▶ **EXERCISE OBJECTIVE**:
Using the material below, write out every entry exactly.
-- INFORMATION SHOWN follows --
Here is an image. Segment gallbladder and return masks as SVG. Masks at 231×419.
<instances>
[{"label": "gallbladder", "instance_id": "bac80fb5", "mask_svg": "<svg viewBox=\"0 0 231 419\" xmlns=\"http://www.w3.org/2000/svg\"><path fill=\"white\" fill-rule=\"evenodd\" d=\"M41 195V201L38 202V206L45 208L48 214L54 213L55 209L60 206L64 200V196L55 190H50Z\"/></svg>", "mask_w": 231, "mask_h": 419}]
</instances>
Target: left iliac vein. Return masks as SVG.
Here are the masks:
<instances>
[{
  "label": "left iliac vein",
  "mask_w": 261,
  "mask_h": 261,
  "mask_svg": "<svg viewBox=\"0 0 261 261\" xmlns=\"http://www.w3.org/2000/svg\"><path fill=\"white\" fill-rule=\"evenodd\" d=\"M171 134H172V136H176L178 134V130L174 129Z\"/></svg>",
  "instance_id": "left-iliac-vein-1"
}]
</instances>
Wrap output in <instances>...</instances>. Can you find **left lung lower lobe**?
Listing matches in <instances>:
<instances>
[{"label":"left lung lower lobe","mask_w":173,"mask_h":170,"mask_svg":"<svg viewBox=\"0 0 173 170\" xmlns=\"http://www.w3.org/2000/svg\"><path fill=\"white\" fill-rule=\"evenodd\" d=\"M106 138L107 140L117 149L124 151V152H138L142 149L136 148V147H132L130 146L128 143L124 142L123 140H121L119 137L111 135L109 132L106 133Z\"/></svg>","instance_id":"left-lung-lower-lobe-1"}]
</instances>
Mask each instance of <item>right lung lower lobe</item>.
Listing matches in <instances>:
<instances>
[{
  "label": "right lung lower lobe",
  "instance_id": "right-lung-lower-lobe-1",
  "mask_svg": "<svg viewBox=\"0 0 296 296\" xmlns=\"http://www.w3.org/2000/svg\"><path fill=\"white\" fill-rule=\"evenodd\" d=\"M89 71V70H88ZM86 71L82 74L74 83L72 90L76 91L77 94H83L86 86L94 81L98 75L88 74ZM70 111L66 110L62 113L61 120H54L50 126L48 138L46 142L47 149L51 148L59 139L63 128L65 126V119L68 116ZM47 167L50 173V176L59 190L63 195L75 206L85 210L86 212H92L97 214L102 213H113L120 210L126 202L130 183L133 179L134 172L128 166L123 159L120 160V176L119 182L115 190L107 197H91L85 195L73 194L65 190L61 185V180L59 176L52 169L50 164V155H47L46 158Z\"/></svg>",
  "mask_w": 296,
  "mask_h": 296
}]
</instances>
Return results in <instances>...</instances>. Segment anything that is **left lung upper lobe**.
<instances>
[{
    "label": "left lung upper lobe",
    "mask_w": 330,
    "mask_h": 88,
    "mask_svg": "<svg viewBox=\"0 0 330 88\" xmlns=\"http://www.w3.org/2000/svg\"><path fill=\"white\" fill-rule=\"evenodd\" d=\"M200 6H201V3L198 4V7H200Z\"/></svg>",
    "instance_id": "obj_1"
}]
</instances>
-- INFORMATION SHOWN concluded --
▶ **EXERCISE RESULT**:
Here is an image. Segment gallbladder and return masks as SVG. Masks at 231×419.
<instances>
[{"label": "gallbladder", "instance_id": "bac80fb5", "mask_svg": "<svg viewBox=\"0 0 231 419\" xmlns=\"http://www.w3.org/2000/svg\"><path fill=\"white\" fill-rule=\"evenodd\" d=\"M41 195V201L38 202V206L45 208L48 214L54 213L55 209L60 206L64 200V196L55 190H50Z\"/></svg>", "mask_w": 231, "mask_h": 419}]
</instances>
Target: left iliac vein. Return masks as SVG.
Here are the masks:
<instances>
[{
  "label": "left iliac vein",
  "mask_w": 261,
  "mask_h": 261,
  "mask_svg": "<svg viewBox=\"0 0 261 261\" xmlns=\"http://www.w3.org/2000/svg\"><path fill=\"white\" fill-rule=\"evenodd\" d=\"M171 134H172V136H176L178 134V130L174 129Z\"/></svg>",
  "instance_id": "left-iliac-vein-1"
}]
</instances>
Wrap output in <instances>...</instances>. Can you find **left lung lower lobe**?
Listing matches in <instances>:
<instances>
[{"label":"left lung lower lobe","mask_w":173,"mask_h":170,"mask_svg":"<svg viewBox=\"0 0 173 170\" xmlns=\"http://www.w3.org/2000/svg\"><path fill=\"white\" fill-rule=\"evenodd\" d=\"M106 138L107 140L117 149L124 151V152H138L142 149L136 148V147H132L130 146L128 143L124 142L123 140H121L119 137L111 135L109 132L106 133Z\"/></svg>","instance_id":"left-lung-lower-lobe-1"}]
</instances>
Mask each instance of <item>right lung lower lobe</item>.
Listing matches in <instances>:
<instances>
[{
  "label": "right lung lower lobe",
  "instance_id": "right-lung-lower-lobe-1",
  "mask_svg": "<svg viewBox=\"0 0 296 296\" xmlns=\"http://www.w3.org/2000/svg\"><path fill=\"white\" fill-rule=\"evenodd\" d=\"M89 71V70H88ZM86 71L82 74L74 83L72 90L76 91L77 94H83L86 86L94 81L98 75L88 74ZM70 111L66 110L62 113L61 120H54L50 126L48 138L46 142L47 149L51 148L59 139L63 128L65 126V119L68 116ZM47 167L50 173V176L59 190L63 195L75 206L85 210L86 212H92L97 214L102 213H113L120 210L126 202L130 183L133 179L134 172L128 166L123 159L120 160V176L119 182L115 190L107 197H91L85 195L73 194L65 190L61 185V180L59 176L52 169L50 164V155H47L46 158Z\"/></svg>",
  "mask_w": 296,
  "mask_h": 296
}]
</instances>
Return results in <instances>...</instances>. Segment anything that is **left lung upper lobe**.
<instances>
[{
    "label": "left lung upper lobe",
    "mask_w": 330,
    "mask_h": 88,
    "mask_svg": "<svg viewBox=\"0 0 330 88\" xmlns=\"http://www.w3.org/2000/svg\"><path fill=\"white\" fill-rule=\"evenodd\" d=\"M200 6H201V3L198 4V7H200Z\"/></svg>",
    "instance_id": "obj_1"
}]
</instances>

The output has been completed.